General Life Activities Will Suddenly Become 1000 Times Harder and it Will Teach You to Use Your Brain
Opening a bank account in a foreign country is hard. Applying for visas will murder your brain. Learning road rules when people drive on the left is accident-inducing. Figuring out wifi is hard. Learning new grocery store layouts is hard. Living abroad is what I imagine losing your right hand is like. You have to learn everything you’ve ever known all over again. You have to retrain your brain and I think that’s healthy every once in a while.
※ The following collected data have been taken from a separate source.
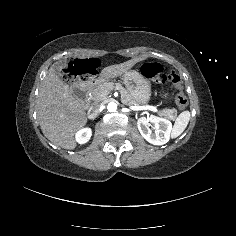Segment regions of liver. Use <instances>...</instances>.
<instances>
[{
  "label": "liver",
  "instance_id": "obj_1",
  "mask_svg": "<svg viewBox=\"0 0 236 236\" xmlns=\"http://www.w3.org/2000/svg\"><path fill=\"white\" fill-rule=\"evenodd\" d=\"M145 57H135L121 64L102 69L101 78H115L131 69ZM37 118L44 136L64 149L76 147L75 133L87 122L84 102L75 99L55 73L53 66L41 83L36 102Z\"/></svg>",
  "mask_w": 236,
  "mask_h": 236
}]
</instances>
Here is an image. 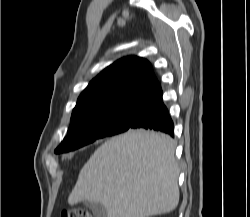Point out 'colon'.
Segmentation results:
<instances>
[{"mask_svg":"<svg viewBox=\"0 0 250 217\" xmlns=\"http://www.w3.org/2000/svg\"><path fill=\"white\" fill-rule=\"evenodd\" d=\"M61 217H92V215L81 208H72L61 213Z\"/></svg>","mask_w":250,"mask_h":217,"instance_id":"obj_1","label":"colon"}]
</instances>
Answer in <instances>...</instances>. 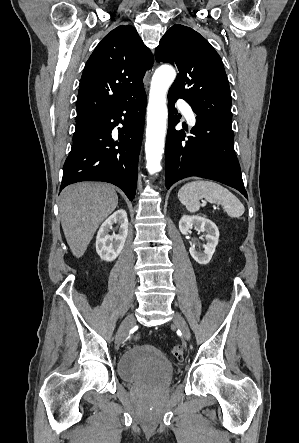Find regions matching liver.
Instances as JSON below:
<instances>
[{
    "mask_svg": "<svg viewBox=\"0 0 299 443\" xmlns=\"http://www.w3.org/2000/svg\"><path fill=\"white\" fill-rule=\"evenodd\" d=\"M117 205L118 196L114 188L103 183H77L61 192V225L76 258L83 256L99 225Z\"/></svg>",
    "mask_w": 299,
    "mask_h": 443,
    "instance_id": "1",
    "label": "liver"
}]
</instances>
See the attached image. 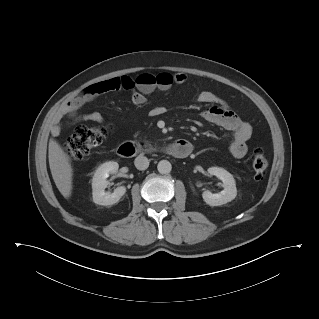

Friends You Make Abroad Are Unlike Any Friendships You’ve Ever Had
The older I get, the more I appreciate the different types of friends I have: Childhood friends, work friends, soulmate friends, industry friends, drinking friends, brainstorming friends… Living abroad friends, however, are a different breed entirely. They relate to you in a way no one else ever could. You are instantly besties, none of this yearlong courting and occasional drinks that happens here. You meet in a bar one day, the next you’re sharing a sleeping bag on top of a mountain. And you keep in touch longer. I can go years without talking to my childhood friends, but every time we see each other it’s like nothing has ever changed. Abroad friends are used to Skyping/phoning/emailing and are great about keeping in touch (Hi Helen! Hi Matt! Hi Amanda!).
How to Talk to Strangers and Constantly Ask for Help
This sucks for us introverts, but talking to strangers (especially in a new language) is a bitch. But when you’re forced to do it over and over again (at the grocery store, at the bank, on the street, in your apartment) it becomes second nature. You become friendlier, more approachable and less shy. And then when you come home, you are suddenly the most extroverted introvert anyone has ever met and it’s glorious.
The World Doesn’t Actually Revolve Around America. In Fact, Most People Don’t Care About Us At All
I absolutely expected people to hate on me as soon as I first moved to Spain at 16. And while alot of people ragged on Bush, we were mostly not part of the conversation. When I lived in New Zealand, I rarely ever heard American news. Surprisingly enough, New Zealand was more concerned with things happening – wait for it – in New Zealand. It really takes a giant step away from America to realize how small and insignificant we really are.
For those of you who have lived abroad, any additions? For those of you who haven’t, would you consider it?
[DISCLAIMER: Please excuse me if I sound like a complete douche. Before you comment saying that I’m Anti-American or a snobby traveler, please note that I love America and Americans. I know that travel isn’t accessible or possible for everyone.]